Dans les transformations de nos modes de vie à engager, celles et ceux qui auront le plus d’efforts à faire ne sont pas forcément celles et ceux que l’on croit…
Le dernier rapport du Giec confirme que les 10% des plus riches dans le monde, qu’ils vivent dans des pays pauvres ou des pays riches – on parle bien des individus – contribuent à hauteur de 40% des émissions de gaz à effet de serre ! Oui, il y a de gros efforts de réduction de notre empreinte carbone à faire et ce sont ces 10% qui en auront le plus à fournir. Les plus riches sont les plus gros contributeurs du réchauffement climatique et aussi ceux qui peuvent le mieux se prémunir de ses conséquences. C’est d’une injustice totale pour tous les autres. Et singulièrement pour les plus modestes.

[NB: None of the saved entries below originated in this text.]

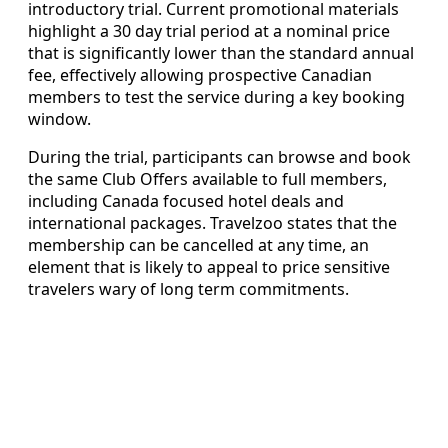
introductory trial. Current promotional materials
highlight a 30 day trial period at a nominal price
that is significantly lower than the standard annual
fee, effectively allowing prospective Canadian
members to test the service during a key booking
window.
During the trial, participants can browse and book
the same Club Offers available to full members,
including Canada focused hotel deals and
international packages. Travelzoo states that the
membership can be cancelled at any time, an
element that is likely to appeal to price sensitive
travelers wary of long term commitments.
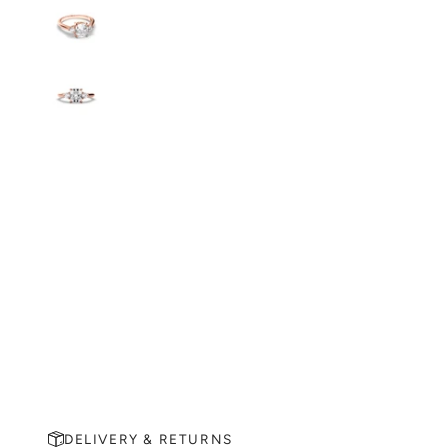
DELIVERY & RETURNS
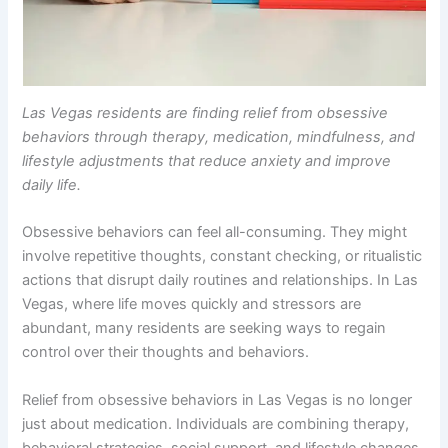
Las Vegas residents are finding relief from obsessive
behaviors through therapy, medication, mindfulness, and
lifestyle adjustments that reduce anxiety and improve
daily life.
Obsessive behaviors can feel all-consuming. They might
involve repetitive thoughts, constant checking, or ritualistic
actions that disrupt daily routines and relationships. In Las
Vegas, where life moves quickly and stressors are
abundant, many residents are seeking ways to regain
control over their thoughts and behaviors.
Relief from obsessive behaviors in Las Vegas is no longer
just about medication. Individuals are combining therapy,
behavioral strategies, social support, and lifestyle changes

L’Homme est-il son pire ennemi ?
Hélas oui, assurément. Il y a quinze ans, pour le Grenelle de l’environnement, j’étais avec Nicholas Stern en charge du volet climat-énergie avec la mobilité, le bâtiment, l’urbanisme… Nos recommandations étaient très ambitieuses sur ces sujets. Mais la réalité, c’est que rien ne s’est fait ! Si ce qui avait été proposé il y a quinze ans par le Grenelle de l’environnement avait été suivi d’effets, nous n’en serions pas là. Et c’est ça le problème pour moi. Il y a souvent des moments de réflexion et d’échanges, par exemple avec la Convention citoyenne du climat, avec le Grenelle… et puis rien. Enfin, pas tout à fait rien car il faut bien constater que les élites économiques commencent, doucement, à prendre la mesure du problème. Et puis, on parle moins aujourd’hui qu’il y a dix ans d’un risque de réchauffement de +4°C ou +5°C à la fin du siècle, parce que les émissions augmentent moins rapidement depuis dix ans, qu’au cours de la décennie précédente… mais augmenter moins rapidement ne signifie pas diminuer. C’est évidemment insuffisant. Alors, on verra bien ce que donne la promesse d’une planification écologique et si elle est tenue. Nous avons tous les diagnostics, tous les scénarios. Nous savons ce qu’il nous reste à faire. Ce qui est certain, selon moi, c’est que cette transition finira par s’imposer. Parce que sinon, ne pas atteindre la neutralité carbone en 2050 c’est accepter l’idée que le climat se réchauffe indéfiniment. Et cela, je le considère comme inacceptable.
(1) Le prix Nobel de physique 2021 a été décerné conjointement à Syukuro Manabe, Klaus Hasselmann et Giorgio Parisi. Aux deux premiers pour leur modélisation physique du climat de la Terre, l’analyse quantitative des variations et la prédiction fiable du réchauffement climatique.